The recent news of Tesla coming to India has opened up new prospects for the Indian EV industry and its future. The update signals the investors’ confidence in the Indian EV market. With a stable market, investment opportunities, and a functioning democracy, the EV industry may act as an Investors’ heaven in the upcoming times. One of the key factors behind this growing market is the recent change in government policies and incentives, which has enabled the introduction of various global electric vehicles in India. 

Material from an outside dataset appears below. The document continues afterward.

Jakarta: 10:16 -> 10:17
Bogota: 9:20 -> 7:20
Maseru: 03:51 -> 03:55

 But what does the future of the Indian EV industry look like in terms of Market Growth, Government Policies, and upcoming EVs? Let’s find out. 


The Indian EV market 


Destination shouting men pulling to make you sit in their e-rickshaw, an overwhelming crowd of E-buses crossing narrow and wider streets indiscriminately, and e-bike riding riders navigating through the traffic to deliver your hot food, the scenario of Indian roads remains unchanged irrespective of any city (mostly). From peddling rickshaws, smoke emitting bikes and buses behind which lies every biker's nightmare– the hot exhaust, how have we ended up here? The Indian market of EVs has grown into its teenage years in front of our eyes. As you know, this rebellious age comes with different and unique kinds of challenges, but we have to agree the future seems quite exciting. 

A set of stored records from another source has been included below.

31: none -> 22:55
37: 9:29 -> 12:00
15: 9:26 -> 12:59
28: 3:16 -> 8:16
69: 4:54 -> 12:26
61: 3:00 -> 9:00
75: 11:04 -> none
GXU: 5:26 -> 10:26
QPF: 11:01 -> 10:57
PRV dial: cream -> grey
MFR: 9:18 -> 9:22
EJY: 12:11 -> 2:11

Currently, as per 2024 data, the Indian EV market is valued at US$ 5.22 billion, which is anticipated to increase by a CAGR of 28.52% to attain US$ 18.319 billion by 2029, as per ibef.org. In terms of value, according to Nitin Gadkari, minister of road transport and highways, the Indian EV market is expected to reach ₹20 lakh crore by 2030 and could generate approximately five crore jobs in the EV ecosystem as a whole. 


Earlier last year, India surpassed Japan to become the third-largest automobile market in the world. It is only a matter of time before this market shifts towards greener options. To support this argument, we can observe the constant increase in India's EV penetration rate. Although the EV penetration rate remains low, the percentage of EVs in India's total automobile market rose from 6.8% to almost 8% in the previous year.

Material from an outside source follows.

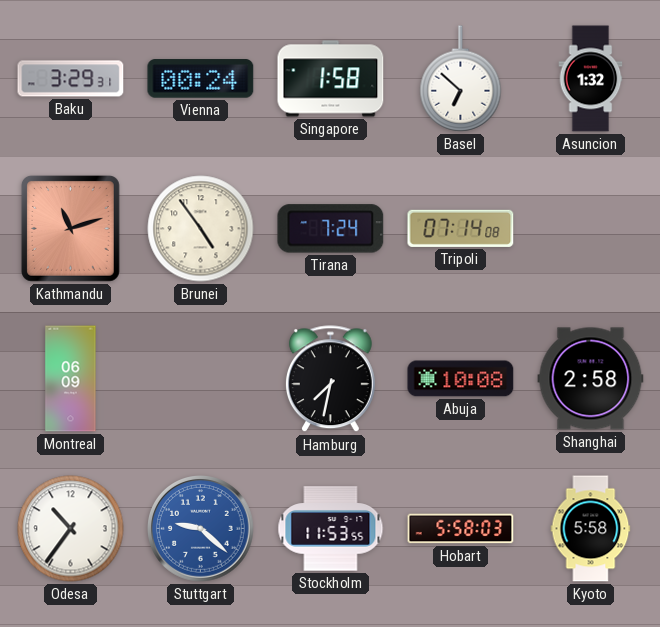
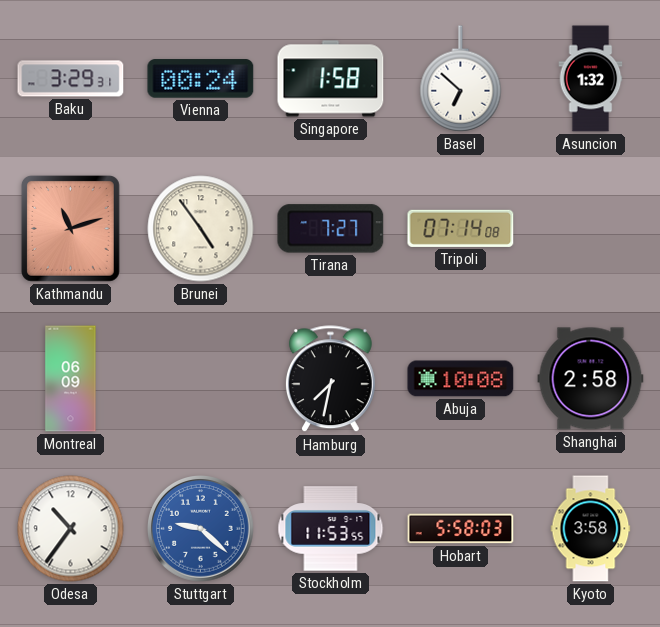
Tirana: 7:24 -> 7:27
Kyoto: 5:58 -> 3:58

The total number of EV sales in 2024 increased by 24% to about 2 million units, up from about 1.6 million in 2023, suggesting a surge in consumer demand.



Government Policies


Once realised the true potential of the EV industry, the government of India started to push the adoption of EVs and electric transport options. The intent to switch over to cleaner power is well reflected in the fact that cities like Delhi, Bengaluru, Thiruvananthapuram and many more are actively adopting to electric buses from conventional black smoke emitting rides.


In addition, the central government has rolled out the following policies to boost adoption–


Faster Adoption and Manufacturing of (Hybrid &) Electric Vehicles (FAME)- 


In order to encourage the use of electric and hybrid cars (xEVs) in India, the Ministry of Heavy Industries (MHI) developed the Faster Adoption and Manufacturing of (Hybrid &) Electric Vehicles in India (FAME India) Scheme in 2015. With a budget expenditure of Rs. 895 crore, the scheme's Phase-I concluded on March 31, 2019, setting the foundation for India's future EV policy. The program provided a boost to the industry, allowing firms such as Ola, Ather, TVS, and Hero to establish a significant market presence.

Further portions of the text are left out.